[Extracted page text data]
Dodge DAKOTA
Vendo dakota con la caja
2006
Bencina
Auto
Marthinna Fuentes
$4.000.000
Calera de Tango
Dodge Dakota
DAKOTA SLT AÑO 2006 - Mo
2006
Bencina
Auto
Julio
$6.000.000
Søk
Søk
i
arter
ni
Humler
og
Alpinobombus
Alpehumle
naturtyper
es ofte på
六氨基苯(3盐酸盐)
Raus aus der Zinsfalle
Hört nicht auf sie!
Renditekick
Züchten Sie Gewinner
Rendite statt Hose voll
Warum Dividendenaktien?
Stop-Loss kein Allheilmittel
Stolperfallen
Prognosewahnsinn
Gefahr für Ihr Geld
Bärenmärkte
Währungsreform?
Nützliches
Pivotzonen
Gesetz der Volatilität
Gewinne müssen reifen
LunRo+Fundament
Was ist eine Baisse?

...

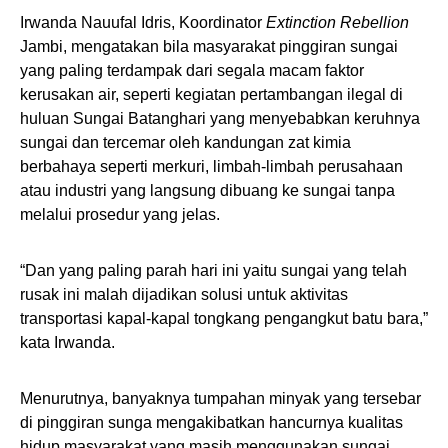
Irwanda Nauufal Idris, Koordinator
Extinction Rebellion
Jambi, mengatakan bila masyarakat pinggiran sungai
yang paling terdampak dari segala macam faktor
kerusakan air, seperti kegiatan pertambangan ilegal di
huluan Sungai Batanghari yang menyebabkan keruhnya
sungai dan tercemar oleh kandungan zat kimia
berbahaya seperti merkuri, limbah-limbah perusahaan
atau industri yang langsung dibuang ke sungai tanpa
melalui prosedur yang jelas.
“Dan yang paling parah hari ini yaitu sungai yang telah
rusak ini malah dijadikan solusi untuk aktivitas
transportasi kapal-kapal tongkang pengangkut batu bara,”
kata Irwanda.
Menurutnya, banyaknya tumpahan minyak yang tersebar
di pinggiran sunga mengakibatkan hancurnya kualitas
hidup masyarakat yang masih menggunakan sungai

What you will do >> Working through the entries line by line, count those containing "pinggiran" and report only the number.

Task response >> 2